Right Axis Deviation
If the QRS is predominantly negative in lead I and positive in lead aVF, then the axis is between +90 ̊ to 180 ̊ and it is considered right axis deviation. The causes of right axis deviation include normal variant, right bundle branch block, right ventricular hypertrophy, left posterior fascicular block etc.
 
Indeterminate Axis
If the QRS is predominantly negative in lead I and lead aVF, then the axis is indeterminate or “northwestern axis.” This finding is uncommon and usually from ventricular rhythms and can also occur in paced rhythms and certain congenital heart diseases.

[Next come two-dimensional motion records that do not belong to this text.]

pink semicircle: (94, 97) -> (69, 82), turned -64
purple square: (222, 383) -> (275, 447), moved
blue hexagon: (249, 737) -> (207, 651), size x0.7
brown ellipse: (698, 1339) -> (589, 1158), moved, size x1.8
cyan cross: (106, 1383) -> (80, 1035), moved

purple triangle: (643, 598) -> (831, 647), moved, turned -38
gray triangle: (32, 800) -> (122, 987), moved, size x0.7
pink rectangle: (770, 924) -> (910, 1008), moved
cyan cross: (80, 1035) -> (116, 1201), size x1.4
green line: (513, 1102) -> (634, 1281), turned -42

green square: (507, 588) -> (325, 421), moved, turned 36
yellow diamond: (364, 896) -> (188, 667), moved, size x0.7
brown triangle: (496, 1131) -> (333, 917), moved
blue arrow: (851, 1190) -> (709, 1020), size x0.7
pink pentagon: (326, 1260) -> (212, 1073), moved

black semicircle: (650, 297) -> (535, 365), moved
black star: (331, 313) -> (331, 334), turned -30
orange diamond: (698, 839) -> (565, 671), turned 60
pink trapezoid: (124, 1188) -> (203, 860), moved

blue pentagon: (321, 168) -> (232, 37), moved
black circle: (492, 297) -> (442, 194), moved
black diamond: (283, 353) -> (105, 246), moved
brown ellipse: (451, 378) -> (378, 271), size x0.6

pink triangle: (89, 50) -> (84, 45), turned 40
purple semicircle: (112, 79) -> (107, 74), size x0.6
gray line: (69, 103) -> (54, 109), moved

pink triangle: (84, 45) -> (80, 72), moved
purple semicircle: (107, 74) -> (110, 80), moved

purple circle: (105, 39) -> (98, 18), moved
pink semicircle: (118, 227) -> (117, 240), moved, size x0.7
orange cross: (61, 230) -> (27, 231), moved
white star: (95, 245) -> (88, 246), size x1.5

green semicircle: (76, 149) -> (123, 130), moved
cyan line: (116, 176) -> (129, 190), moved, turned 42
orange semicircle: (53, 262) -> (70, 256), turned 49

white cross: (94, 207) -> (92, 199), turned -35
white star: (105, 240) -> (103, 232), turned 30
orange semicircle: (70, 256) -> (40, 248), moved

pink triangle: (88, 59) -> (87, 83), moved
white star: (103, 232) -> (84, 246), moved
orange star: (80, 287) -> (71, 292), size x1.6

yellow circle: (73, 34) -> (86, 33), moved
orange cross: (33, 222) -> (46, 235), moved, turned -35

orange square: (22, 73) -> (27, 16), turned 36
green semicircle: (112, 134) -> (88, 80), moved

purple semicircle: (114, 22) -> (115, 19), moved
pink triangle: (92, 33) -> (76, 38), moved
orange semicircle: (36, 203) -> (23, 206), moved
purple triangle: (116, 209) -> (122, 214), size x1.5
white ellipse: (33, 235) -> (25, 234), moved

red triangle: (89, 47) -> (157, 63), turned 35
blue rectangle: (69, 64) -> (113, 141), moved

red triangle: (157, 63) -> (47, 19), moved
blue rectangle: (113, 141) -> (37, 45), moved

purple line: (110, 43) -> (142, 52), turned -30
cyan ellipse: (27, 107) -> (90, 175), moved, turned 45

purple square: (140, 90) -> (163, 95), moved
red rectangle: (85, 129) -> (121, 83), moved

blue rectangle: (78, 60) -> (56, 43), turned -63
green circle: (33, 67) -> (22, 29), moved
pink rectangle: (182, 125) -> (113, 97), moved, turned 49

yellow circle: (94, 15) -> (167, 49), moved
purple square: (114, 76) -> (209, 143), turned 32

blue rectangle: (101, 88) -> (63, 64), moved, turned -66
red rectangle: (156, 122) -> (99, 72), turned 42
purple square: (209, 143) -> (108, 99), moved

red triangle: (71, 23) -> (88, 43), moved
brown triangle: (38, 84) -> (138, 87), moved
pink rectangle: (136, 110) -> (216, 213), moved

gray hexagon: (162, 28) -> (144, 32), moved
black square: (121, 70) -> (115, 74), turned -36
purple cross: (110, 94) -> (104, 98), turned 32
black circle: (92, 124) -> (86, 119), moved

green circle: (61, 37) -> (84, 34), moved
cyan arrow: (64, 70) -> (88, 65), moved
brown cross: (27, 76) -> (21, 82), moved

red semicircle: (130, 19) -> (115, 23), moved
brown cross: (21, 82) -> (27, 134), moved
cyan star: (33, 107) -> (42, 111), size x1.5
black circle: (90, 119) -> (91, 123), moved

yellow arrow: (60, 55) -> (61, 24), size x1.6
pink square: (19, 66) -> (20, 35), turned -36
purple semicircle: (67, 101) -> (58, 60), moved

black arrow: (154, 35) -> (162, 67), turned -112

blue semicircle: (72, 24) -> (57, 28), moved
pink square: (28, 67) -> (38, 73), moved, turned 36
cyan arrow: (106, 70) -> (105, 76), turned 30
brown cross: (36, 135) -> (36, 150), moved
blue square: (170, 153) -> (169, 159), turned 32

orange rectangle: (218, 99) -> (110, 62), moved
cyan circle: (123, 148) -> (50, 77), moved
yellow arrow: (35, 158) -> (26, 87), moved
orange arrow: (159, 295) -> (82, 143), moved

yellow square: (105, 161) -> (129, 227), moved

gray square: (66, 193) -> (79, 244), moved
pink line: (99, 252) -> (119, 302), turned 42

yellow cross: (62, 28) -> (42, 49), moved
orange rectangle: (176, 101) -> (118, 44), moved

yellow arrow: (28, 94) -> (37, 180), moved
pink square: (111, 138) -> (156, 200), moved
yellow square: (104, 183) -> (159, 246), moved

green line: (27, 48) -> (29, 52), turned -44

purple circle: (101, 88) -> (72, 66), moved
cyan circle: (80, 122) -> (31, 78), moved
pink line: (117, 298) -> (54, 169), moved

Upcoming Events and Conferences


Dinner Symposium on 21st Feb 2019
 
HKSEMS Dinner Symposium will be held on Feb 21, 2019. Dr. James Winearls, an intensivist from Gold Coast University Hospital in Australia, will present an innovative topic on Thromboelastometry (TEM) Guided Therapy on Trauma Coagulopathy, followed by dinner gathering in Sheraton Hotel (TST). Due to enthusiastic response, seats are all full now!! Educational dinner symposium will be held regularly for our members, please keep track of our website and email notice!!

 
The Shenzhen-Hong Kong Emergency Medicine Conference 2019

The Shenzhen-Hong Kong Emergency Medicine Conference 2019 will be held in Shenzhen 北大深圳醫院 from 25/5/2019- 26/5/2019. There will be 1 plenary and 8 scientific tracts involving 61 speakers covering various innovative topics and updates in Emergency Medicine, it is a really precious chance to join and exchange ideas with our Mainland counterparts!! Please mark your calendar! 
Details will be announced later!

 
Asian Conference on Emergency Medicine (ACEM) 2021

The 11th ACEM organized by HKSEMS will be held on 17th to 19th December 2021. Please save the date, and see you on this big day!!